Esse novo parecer da AGU alterando o anterior, no entanto, distinguiu empresas brasileiras de capital nacional de empresas brasileiras de capital estrangeiro. No contexto anterior, as duas haviam sido equiparadas, com os mesmos benefícios e obrigações, sempre em claro respeito à lei nacional.
A situação terminou por se complicar ainda mais, pois tal mudança de legislação se fez tão somente por um ato administrativo da AGU, não tendo passado pela Câmara dos Deputados e pelo Senado. Foi introduzida, por assim dizer, da noite para o dia uma nova regra que alterou completamente a área de atuação das empresas brasileiras de capital estrangeiro. Note-se que elas operavam normalmente no País e, de repente, foram remetidas à completa insegurança.
O governo está agora debruçado sobre essa questão, assim como a Câmara elabora novo projeto de lei visando a equacionar o imbróglio criado. As idas e vindas se têm multiplicado nestes últimos meses, sem que uma solução satisfatória até agora tenha sido apresentada. Conviria, assim, fazer a distinção entre duas ordens de questões: 1) o estabelecimento de uma regra de transição e 2) critérios para uma solução definitiva do problema.
A necessidade de uma regra de transição diz respeito à insegurança jurídica criada. A própria imagem do País está em questão, pois não se deve, administrativamente, com um parecer que contradiz outro, anterior, do mesmo órgão estatal, alterar abruptamente as regras do jogo mediante norma infralegal. Empresas brasileiras de capital estrangeiro com investimentos em curso não sabem mais como agir. E empresas com investimentos previstos, licenças ambientais já concedidas e negócios em andamento se veem, assim, impedidas de seguir adiante. Os prejuízos econômicos para o País montam a dezenas de bilhões de dólares, incluindo, entre outros, os setores florestal, de papel e celulose, cana-de-açúcar e etanol.

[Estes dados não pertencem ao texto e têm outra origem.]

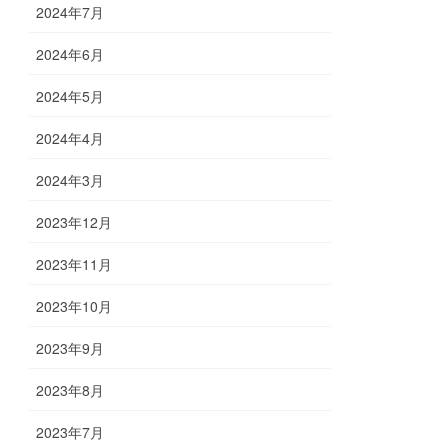
2024年7月
2024年6月
2024年5月
2024年4月
2024年3月
2023年12月
2023年11月
2023年10月
2023年9月
2023年8月
2023年7月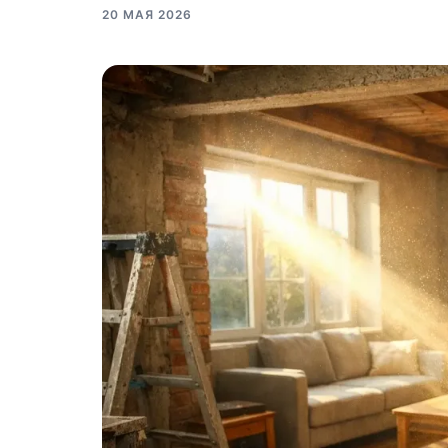
20 МАЯ 2026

Logo, seria necessária a formulação de uma regra de transição - que poderia ser feita administrativamente ou até por medida provisória - que contemplasse as empresas brasileiras de capital estrangeiro com investimentos em curso. Estas deveriam comprovar tais investimentos por meio de projetos, licenças ambientais, licenças de instalação, protocolos de intenções junto a governos municipais e estaduais ou negociações de compra de terras (contratos particulares de compra e venda). O parecer da AGU não se aplicaria a elas e a segurança jurídica seria restabelecida, tendo ainda como efeito um grande ganho de imagem para o País.
Uma vez restabelecida a segurança jurídica, num trabalho que se apresenta, atualmente, como conjunto entre o governo e a Câmara dos Deputados, conviria estabelecer alguns critérios que, ao mesmo tempo que assegurassem a soberania nacional, sinalizassem uma abertura para o mundo. Mas há que fazer a distinção entre empresas brasileiras de capital estrangeiro com investimentos produtivos diretos no País e investimentos especulativos ou operados por empresas estrangeiras de capital estatal. O Brasil precisa ter um cadastro nacional de propriedades, instrumento confiável que permita não só a regulamentação do setor, mas torne transparente, publicamente, uma base de dados da estrutura fundiária nacional.
Poder-se-ia, igualmente, pensar na aplicação do princípio de reciprocidade. Ou seja, países que não permitem que empresas privadas brasileiras comprem terras em seu território não poderiam exigir tratamento diferente do Brasil. Inversamente, países que acolhem empresas brasileiras na compra de terras teriam aqui tratamento equivalente. Com isso se evitaria qualquer retórica antiempresarial, mostrando um País aberto a tratamentos internacionais equitativos. Exceções seriam tratadas como tal, em função do interesse nacional. Trata-se, aliás, de um princípio amplamente utilizado no mundo diplomático.
O Brasil necessita, urgentemente, do equacionamento dessa questão.